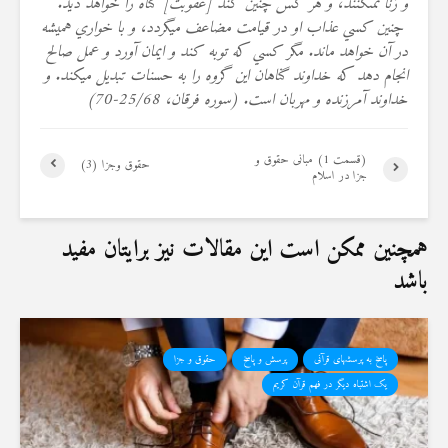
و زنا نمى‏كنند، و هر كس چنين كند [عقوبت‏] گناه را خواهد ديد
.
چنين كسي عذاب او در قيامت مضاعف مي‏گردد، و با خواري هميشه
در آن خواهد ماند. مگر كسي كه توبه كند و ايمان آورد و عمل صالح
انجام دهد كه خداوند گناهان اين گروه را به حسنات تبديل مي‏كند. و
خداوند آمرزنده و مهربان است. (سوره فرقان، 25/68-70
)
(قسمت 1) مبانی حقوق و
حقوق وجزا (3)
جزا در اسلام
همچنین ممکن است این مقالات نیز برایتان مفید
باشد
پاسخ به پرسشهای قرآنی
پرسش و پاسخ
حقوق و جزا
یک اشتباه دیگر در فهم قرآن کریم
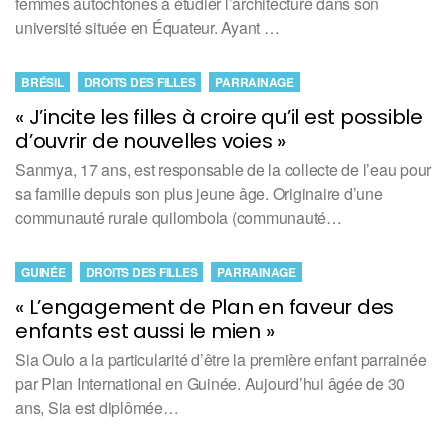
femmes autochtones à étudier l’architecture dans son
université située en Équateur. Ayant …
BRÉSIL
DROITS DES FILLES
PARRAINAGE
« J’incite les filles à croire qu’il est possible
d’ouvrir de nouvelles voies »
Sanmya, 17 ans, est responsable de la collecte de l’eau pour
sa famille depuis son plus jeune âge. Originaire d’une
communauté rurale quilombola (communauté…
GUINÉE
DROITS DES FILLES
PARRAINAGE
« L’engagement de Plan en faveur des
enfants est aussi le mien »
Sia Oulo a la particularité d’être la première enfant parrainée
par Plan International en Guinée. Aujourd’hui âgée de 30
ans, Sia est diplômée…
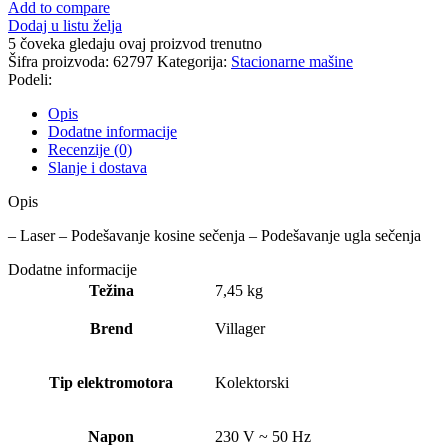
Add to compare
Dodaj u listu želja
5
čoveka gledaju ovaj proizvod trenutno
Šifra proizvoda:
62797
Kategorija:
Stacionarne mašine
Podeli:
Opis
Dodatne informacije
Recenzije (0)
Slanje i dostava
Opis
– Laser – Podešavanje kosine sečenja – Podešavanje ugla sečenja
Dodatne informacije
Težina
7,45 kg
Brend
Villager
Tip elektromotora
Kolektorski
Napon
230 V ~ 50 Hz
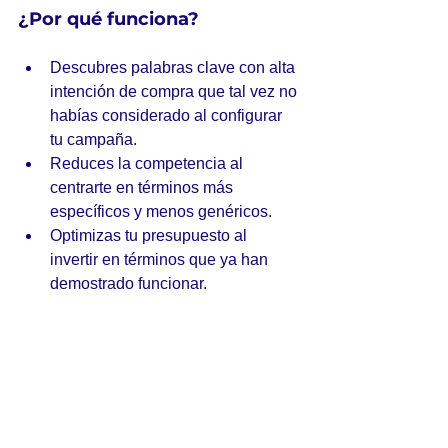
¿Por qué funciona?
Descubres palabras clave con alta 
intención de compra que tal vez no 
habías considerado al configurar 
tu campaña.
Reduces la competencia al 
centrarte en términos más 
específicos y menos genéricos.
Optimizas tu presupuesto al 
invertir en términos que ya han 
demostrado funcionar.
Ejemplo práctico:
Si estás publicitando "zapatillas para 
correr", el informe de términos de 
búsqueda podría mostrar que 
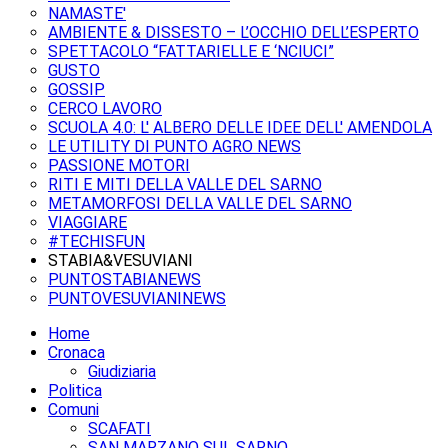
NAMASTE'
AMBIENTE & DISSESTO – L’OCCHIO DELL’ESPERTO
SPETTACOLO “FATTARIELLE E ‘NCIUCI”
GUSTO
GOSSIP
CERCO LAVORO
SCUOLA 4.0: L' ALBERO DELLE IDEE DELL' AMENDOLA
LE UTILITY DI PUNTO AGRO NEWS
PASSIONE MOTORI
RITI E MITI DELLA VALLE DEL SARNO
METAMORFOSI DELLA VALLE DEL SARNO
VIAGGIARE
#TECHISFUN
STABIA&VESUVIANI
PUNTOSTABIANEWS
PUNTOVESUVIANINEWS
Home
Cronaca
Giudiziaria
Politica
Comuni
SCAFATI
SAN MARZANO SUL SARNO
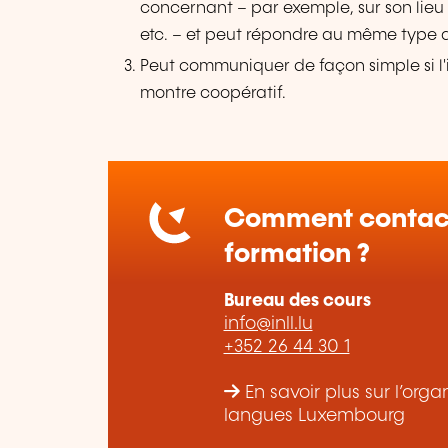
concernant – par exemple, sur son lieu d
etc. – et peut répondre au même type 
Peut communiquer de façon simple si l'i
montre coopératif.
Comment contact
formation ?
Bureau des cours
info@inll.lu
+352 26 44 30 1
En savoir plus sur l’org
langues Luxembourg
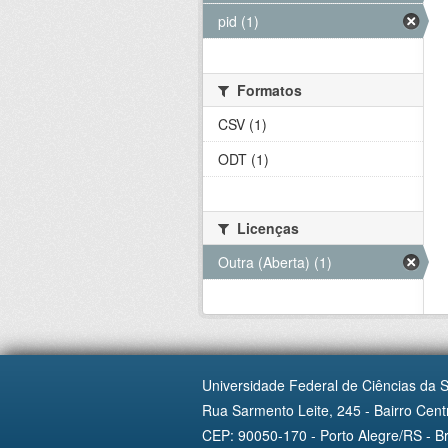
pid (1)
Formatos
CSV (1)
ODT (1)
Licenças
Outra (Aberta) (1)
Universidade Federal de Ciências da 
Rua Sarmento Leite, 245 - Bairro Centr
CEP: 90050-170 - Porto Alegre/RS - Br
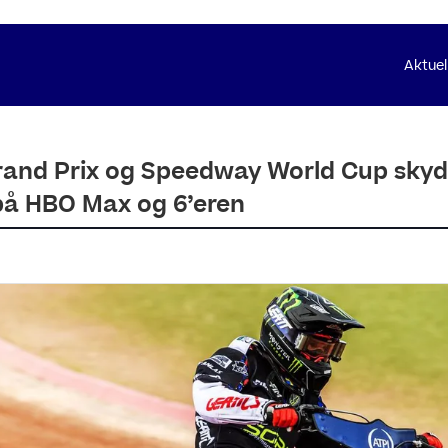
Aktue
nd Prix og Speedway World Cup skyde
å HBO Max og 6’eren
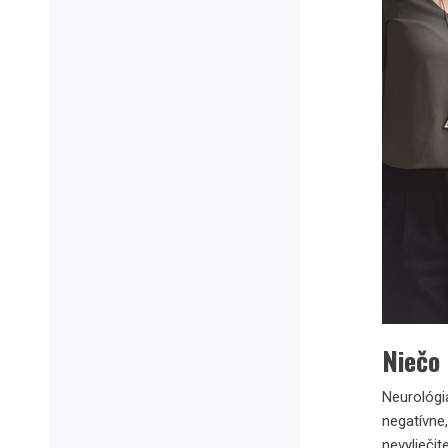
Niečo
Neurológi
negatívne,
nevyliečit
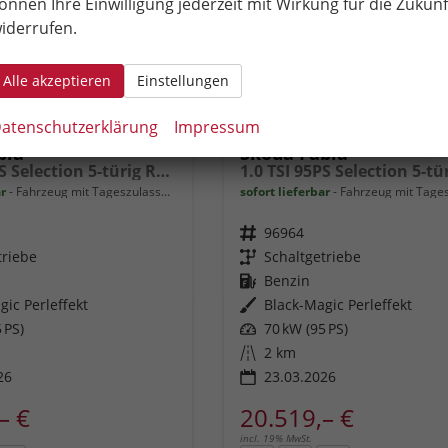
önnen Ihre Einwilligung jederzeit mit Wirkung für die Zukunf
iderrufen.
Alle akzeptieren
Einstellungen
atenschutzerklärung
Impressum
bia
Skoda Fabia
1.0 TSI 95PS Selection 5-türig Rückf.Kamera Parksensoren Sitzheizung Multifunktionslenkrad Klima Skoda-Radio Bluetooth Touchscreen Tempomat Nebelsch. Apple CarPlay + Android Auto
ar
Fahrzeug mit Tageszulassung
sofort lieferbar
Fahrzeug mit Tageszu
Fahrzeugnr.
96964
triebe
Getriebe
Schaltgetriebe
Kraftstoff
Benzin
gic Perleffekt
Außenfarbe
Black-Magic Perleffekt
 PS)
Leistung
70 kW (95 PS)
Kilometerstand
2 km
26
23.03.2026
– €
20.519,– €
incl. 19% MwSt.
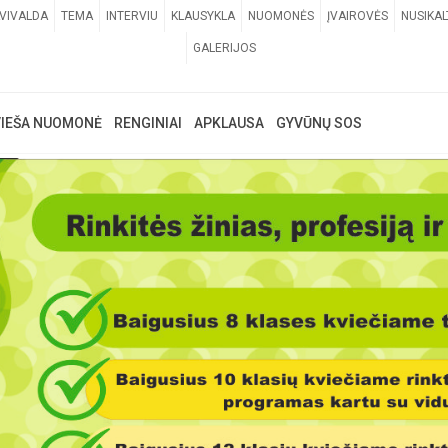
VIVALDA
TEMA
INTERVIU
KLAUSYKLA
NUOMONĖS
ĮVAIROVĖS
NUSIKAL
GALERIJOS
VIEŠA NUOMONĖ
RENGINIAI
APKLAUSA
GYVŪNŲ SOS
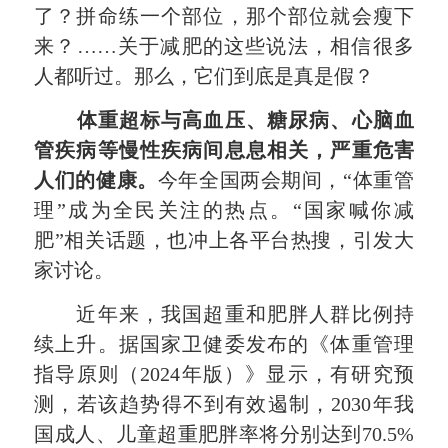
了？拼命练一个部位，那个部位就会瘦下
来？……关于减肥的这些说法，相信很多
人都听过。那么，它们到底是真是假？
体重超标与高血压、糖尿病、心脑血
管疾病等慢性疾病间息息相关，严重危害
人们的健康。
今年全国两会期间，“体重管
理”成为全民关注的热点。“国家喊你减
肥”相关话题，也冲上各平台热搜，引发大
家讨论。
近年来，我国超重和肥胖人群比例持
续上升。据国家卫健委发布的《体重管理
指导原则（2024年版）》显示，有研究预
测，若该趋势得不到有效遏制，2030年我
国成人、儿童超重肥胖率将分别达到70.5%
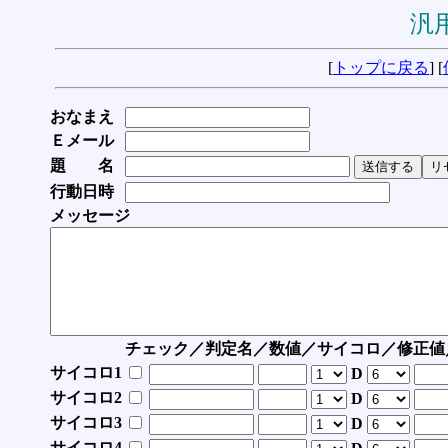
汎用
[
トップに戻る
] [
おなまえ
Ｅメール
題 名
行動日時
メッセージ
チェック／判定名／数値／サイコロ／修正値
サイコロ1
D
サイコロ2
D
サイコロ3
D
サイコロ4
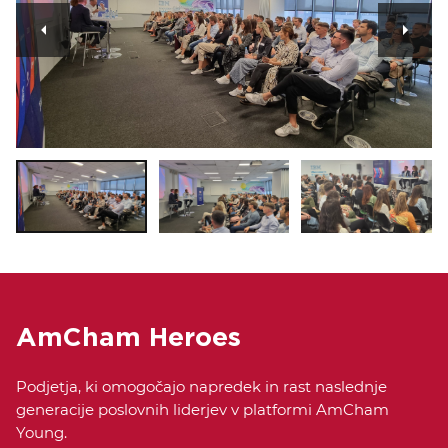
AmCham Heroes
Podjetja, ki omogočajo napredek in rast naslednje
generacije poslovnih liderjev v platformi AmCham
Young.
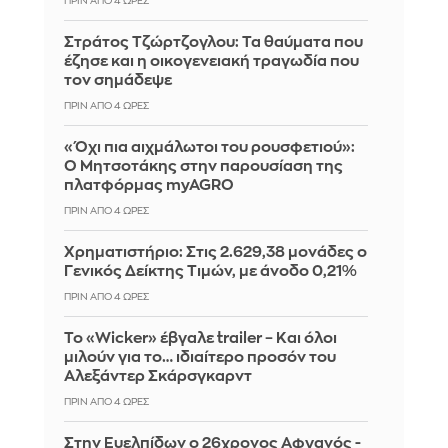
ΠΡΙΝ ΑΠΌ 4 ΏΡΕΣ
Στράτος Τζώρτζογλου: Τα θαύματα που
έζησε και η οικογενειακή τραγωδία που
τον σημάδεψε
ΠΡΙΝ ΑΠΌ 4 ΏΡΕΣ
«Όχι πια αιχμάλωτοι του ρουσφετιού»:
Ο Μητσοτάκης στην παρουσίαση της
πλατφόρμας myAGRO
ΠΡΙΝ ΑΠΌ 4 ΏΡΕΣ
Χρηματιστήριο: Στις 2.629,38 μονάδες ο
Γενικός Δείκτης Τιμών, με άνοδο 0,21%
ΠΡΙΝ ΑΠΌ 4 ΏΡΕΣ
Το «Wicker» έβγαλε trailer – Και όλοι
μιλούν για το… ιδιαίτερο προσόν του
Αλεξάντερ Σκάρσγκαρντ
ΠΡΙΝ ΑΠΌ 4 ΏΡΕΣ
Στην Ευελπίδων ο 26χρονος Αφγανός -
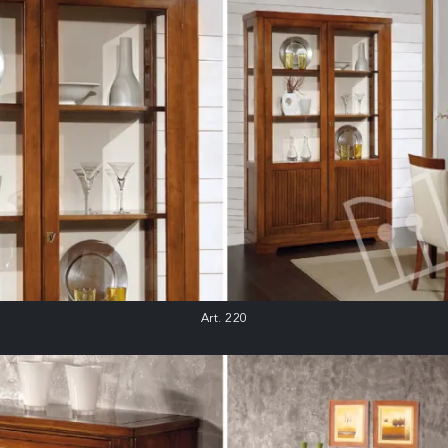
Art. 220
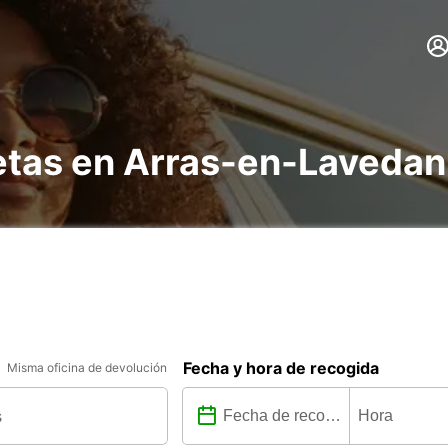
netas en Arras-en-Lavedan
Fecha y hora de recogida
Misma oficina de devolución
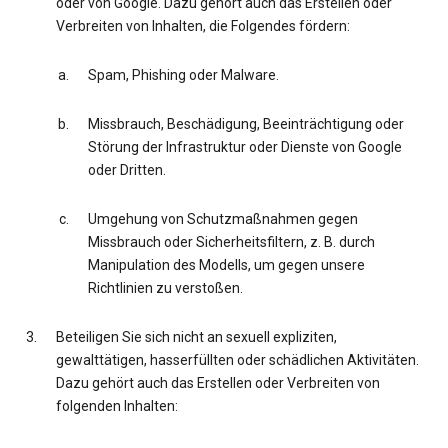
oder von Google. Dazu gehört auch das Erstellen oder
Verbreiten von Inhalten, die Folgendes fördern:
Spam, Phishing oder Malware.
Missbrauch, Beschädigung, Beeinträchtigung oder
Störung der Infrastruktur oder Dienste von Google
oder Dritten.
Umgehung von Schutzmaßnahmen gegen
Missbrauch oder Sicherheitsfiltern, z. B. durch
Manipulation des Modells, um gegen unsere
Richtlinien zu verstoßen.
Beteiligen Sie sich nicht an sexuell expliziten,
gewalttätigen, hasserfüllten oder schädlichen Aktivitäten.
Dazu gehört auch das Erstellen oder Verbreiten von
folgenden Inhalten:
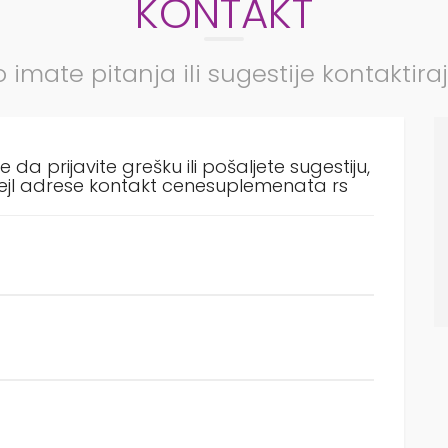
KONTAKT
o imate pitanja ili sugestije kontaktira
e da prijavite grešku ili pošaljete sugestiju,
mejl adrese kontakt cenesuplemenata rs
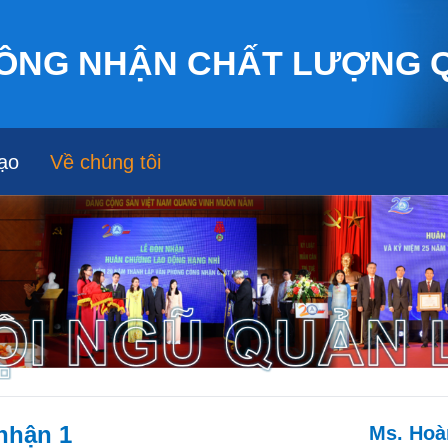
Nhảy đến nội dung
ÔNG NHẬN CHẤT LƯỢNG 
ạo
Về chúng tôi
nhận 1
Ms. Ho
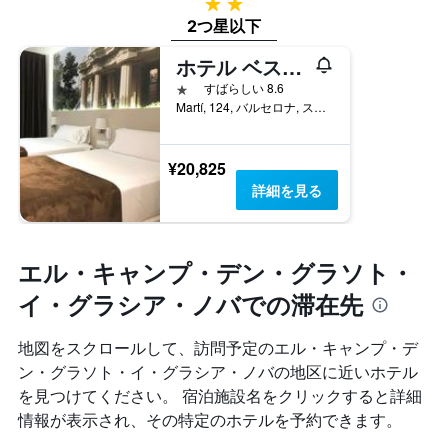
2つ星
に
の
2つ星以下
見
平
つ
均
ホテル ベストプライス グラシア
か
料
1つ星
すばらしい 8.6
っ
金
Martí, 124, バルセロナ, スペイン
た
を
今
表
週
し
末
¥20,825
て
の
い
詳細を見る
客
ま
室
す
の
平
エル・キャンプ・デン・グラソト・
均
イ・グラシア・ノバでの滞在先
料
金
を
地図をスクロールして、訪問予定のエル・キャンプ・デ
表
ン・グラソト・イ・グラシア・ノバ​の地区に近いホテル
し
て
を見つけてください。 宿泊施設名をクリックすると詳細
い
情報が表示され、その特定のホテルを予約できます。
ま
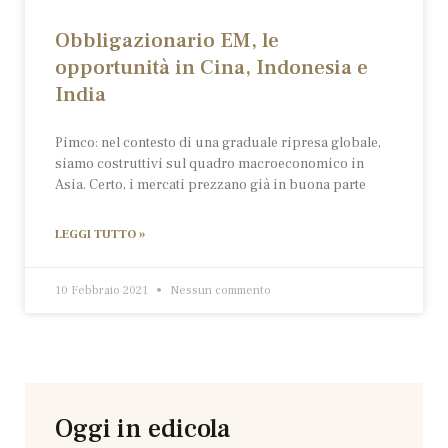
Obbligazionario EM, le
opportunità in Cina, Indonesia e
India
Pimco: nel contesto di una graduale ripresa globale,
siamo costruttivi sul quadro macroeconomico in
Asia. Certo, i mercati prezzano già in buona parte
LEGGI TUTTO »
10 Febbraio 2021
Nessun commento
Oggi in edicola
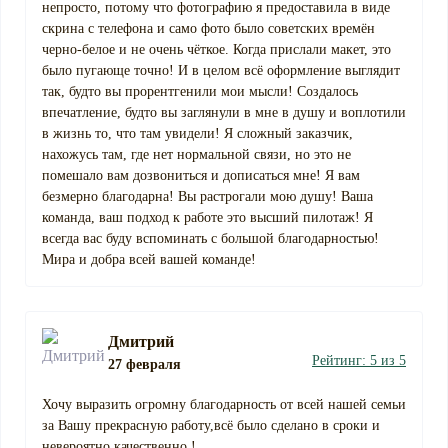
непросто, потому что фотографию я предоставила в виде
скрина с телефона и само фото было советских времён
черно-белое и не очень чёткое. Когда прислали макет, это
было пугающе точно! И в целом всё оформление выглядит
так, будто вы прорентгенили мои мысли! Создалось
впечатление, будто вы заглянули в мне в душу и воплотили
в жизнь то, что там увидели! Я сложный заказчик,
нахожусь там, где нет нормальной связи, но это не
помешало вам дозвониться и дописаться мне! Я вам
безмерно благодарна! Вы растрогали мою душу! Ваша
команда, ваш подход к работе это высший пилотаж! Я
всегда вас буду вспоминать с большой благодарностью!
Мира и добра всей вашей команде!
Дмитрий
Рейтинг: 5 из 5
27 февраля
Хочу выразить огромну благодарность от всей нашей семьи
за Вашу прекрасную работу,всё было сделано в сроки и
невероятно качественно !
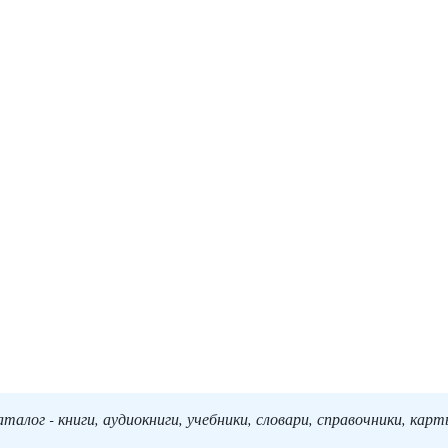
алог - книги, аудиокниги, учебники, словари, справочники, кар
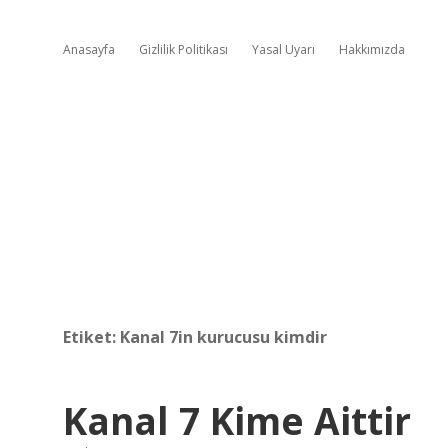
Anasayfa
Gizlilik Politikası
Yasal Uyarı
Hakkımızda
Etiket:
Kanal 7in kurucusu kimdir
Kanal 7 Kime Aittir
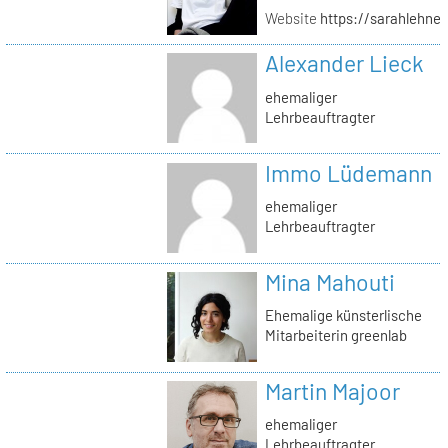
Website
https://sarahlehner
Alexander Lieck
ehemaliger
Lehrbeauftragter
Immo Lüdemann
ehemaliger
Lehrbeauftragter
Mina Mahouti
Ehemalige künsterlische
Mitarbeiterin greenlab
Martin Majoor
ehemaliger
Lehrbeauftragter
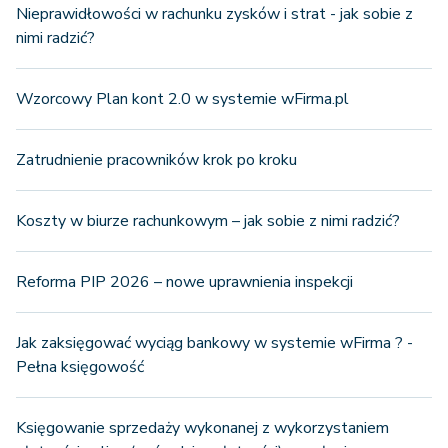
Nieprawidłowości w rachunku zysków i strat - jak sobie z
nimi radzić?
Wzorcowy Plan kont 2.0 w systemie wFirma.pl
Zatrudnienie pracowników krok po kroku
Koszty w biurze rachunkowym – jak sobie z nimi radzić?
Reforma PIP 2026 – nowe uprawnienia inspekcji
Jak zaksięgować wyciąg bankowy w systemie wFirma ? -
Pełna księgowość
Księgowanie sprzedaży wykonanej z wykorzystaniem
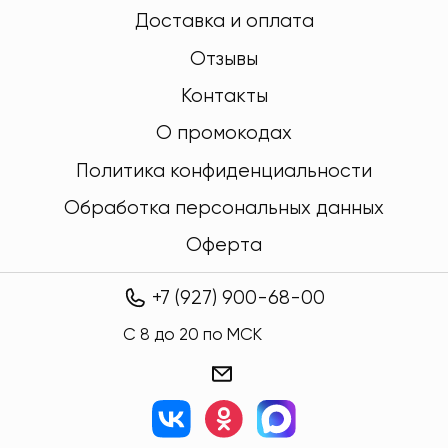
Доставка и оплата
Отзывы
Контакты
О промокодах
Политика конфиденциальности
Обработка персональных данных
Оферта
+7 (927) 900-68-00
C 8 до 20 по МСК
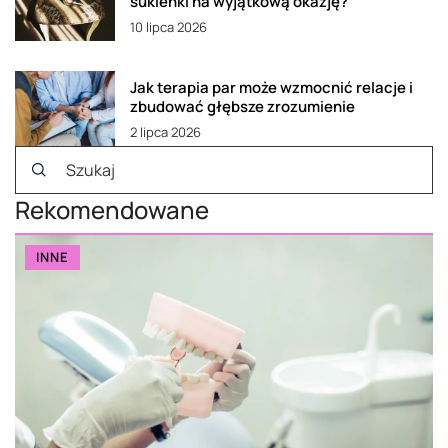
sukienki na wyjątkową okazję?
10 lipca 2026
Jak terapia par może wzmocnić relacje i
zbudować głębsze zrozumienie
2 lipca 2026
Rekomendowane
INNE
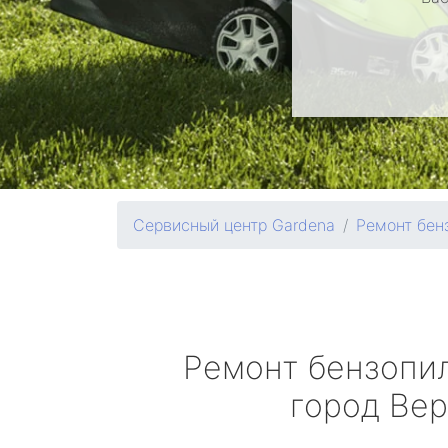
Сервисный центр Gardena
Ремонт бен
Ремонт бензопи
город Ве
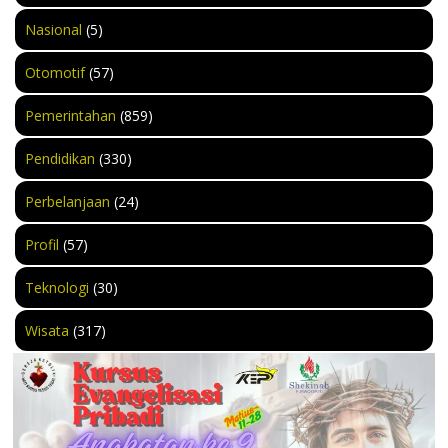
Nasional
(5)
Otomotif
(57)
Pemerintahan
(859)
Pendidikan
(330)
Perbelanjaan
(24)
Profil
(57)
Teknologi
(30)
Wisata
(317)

_ _ _

Work to complete
Read the entries and show each line that mentions "всей".

Written response
Мира и добра всей вашей команде!
Хочу выразить огромну благодарность от всей нашей семьи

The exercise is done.